### Information provided
☆ ☆ ☆ ☆ ☆ ☆ ☆

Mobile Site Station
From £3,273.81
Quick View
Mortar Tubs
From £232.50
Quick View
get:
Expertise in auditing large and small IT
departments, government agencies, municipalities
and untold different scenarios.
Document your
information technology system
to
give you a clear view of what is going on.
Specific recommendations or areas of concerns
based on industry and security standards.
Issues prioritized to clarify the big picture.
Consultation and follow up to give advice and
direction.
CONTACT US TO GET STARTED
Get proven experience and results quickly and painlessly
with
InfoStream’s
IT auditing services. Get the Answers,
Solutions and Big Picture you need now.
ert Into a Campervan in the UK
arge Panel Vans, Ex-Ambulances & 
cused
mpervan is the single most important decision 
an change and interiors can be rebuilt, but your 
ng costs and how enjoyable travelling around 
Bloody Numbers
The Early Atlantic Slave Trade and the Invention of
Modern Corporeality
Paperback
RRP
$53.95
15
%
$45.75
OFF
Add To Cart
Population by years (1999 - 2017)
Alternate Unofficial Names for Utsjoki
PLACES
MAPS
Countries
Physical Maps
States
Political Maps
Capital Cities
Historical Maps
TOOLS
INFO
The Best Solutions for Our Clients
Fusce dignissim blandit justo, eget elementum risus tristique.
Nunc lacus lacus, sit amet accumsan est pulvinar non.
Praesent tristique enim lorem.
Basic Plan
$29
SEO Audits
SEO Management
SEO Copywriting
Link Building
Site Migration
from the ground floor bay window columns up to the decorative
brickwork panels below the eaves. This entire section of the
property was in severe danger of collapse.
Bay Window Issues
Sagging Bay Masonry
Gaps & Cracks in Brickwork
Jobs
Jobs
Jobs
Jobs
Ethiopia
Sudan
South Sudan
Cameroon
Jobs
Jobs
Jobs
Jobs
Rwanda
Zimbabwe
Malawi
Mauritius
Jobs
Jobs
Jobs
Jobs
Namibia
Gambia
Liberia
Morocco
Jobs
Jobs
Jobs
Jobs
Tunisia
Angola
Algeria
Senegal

☆ ☆ ☆ ☆ ☆ ☆ ☆

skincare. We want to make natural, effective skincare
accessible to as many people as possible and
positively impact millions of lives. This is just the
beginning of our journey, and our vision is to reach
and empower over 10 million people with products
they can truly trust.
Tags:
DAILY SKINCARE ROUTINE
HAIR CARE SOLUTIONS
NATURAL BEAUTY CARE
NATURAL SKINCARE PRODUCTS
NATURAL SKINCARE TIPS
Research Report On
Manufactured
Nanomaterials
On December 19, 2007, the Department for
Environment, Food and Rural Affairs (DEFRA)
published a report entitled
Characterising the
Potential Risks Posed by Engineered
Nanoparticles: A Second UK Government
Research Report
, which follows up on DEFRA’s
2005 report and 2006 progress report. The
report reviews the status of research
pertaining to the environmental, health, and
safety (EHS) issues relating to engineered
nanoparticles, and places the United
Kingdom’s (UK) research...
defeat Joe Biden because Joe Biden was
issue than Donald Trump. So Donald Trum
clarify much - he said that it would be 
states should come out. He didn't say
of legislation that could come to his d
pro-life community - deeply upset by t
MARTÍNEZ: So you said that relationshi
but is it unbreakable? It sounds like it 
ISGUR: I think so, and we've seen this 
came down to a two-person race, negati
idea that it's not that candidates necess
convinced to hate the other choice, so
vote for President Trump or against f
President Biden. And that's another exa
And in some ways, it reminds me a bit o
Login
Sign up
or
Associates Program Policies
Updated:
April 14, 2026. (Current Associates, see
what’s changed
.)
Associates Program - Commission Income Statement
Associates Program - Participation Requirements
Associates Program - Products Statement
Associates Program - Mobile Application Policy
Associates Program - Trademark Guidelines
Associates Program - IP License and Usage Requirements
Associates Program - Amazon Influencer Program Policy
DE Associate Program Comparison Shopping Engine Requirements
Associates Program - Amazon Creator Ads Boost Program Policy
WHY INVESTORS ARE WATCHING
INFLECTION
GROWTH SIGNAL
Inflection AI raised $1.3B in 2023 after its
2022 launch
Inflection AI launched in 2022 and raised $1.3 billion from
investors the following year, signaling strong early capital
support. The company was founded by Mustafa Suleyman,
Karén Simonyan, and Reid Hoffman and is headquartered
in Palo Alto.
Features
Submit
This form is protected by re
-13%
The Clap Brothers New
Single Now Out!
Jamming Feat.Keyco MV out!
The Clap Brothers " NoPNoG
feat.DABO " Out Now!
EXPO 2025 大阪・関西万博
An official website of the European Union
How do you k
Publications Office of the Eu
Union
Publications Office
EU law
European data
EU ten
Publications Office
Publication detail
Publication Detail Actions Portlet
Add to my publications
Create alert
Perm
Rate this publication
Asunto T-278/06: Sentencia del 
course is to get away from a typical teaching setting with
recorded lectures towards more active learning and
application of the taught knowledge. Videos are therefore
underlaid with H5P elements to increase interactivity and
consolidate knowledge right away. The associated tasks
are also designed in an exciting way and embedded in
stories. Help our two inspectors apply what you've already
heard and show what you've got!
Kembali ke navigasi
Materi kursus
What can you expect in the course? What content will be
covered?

☆ ☆ ☆ ☆ ☆ ☆ ☆

Please copy each line of the records above that holds the word "raised".

### Answer space
Inflection AI raised $1.3B in 2023 after its
Inflection AI launched in 2022 and raised $1.3 billion from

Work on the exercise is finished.